By: Conrad Yiridoe
Smith’s article provides multiple interesting points regarding the preservation of a historical event, in this case being the Holocaust. As, well, it provides an intriguing look at what some motivations that may have been present, for Germans to remember and acknowledge the historical events and the toll they took, in such a public way. The author notes for example that “In my investigations, I rarely read of local activists—those school teachers, archivists, and retirees—who mention being inspired by the miniseries (though some invoke the trials).” Rather, there were factors, often times based out of a local grassroots effort (rather than national governmental) level that provided the motivation to ensure that the harsh lessons of the war, were not forgotten.
The role that Jewish survivors played is that much more impressive given that Smith notes that “ there were not many Jews like the Spiegels who came back to make their homes in the very towns where locals had jeered and howled with approval when the Nazis destroyed and desecrated synagogues.” In fact, “it was precisely when returning Jews gathered the courage to complain about the state of the cemetery in their home town, or to ask why there was no plaque or sign stating what had occurred during Kristallnacht, that something began to move among local people”. This appears to suggest that the impetus seems to have been on Jewish survivors and their families, rather than the Germans (whom in many cases were the perpetrators during that era) to get something done.
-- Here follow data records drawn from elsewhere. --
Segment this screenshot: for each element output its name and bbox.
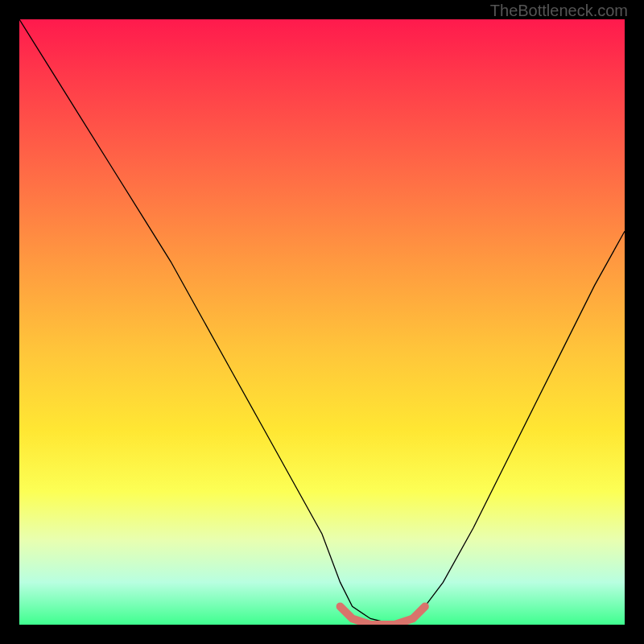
chart-svg <box>19 19 625 625</box>
main-curve <box>19 19 625 625</box>
marker-band <box>341 606 425 625</box>
watermark-text: TheBottleneck.com <box>490 2 628 20</box>
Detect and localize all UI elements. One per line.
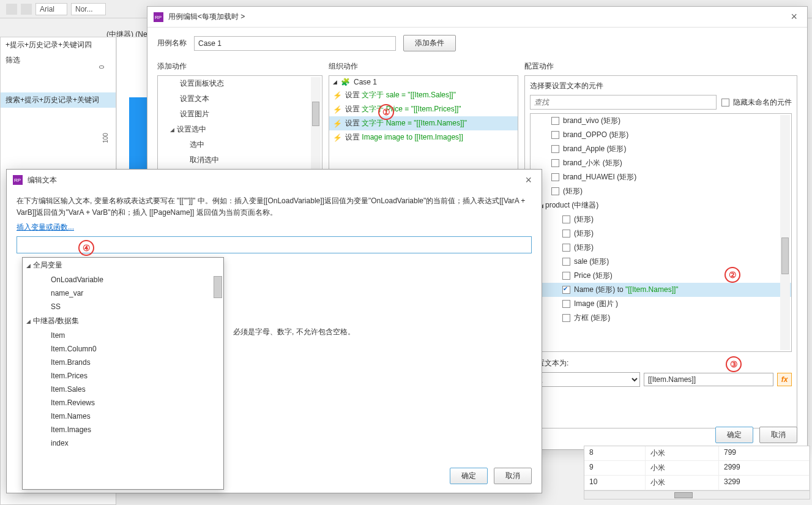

Over time however, it is described that multiple towns across the country organised “visitor weeks” to invite Jewish people from around the world, which I feel was an important act in order to establish a sense of closure and proper appreciation for what had occurred.
In conclusion, there are some words from the Smith article which perhaps provide a roadmap for achieving some sort of reconciliation and understanding with these difficult topics. Here, Smith says “There are many lessons—local, national, and transnational—that we could learn from this German-Jewish story: the importance of community work, the necessity of reaching across divides, and the crucial role that local schoolteachers, archivists, retirees, hobby historians, and preservationists may well play in the great transformations of a nation’s memory.” One could see this roadmap could be applied not only just to the historical event which inspired this article, but also many other historical events of the past which inspire high emotion and grievance, in order to set a path towards mutual understanding and acceptance.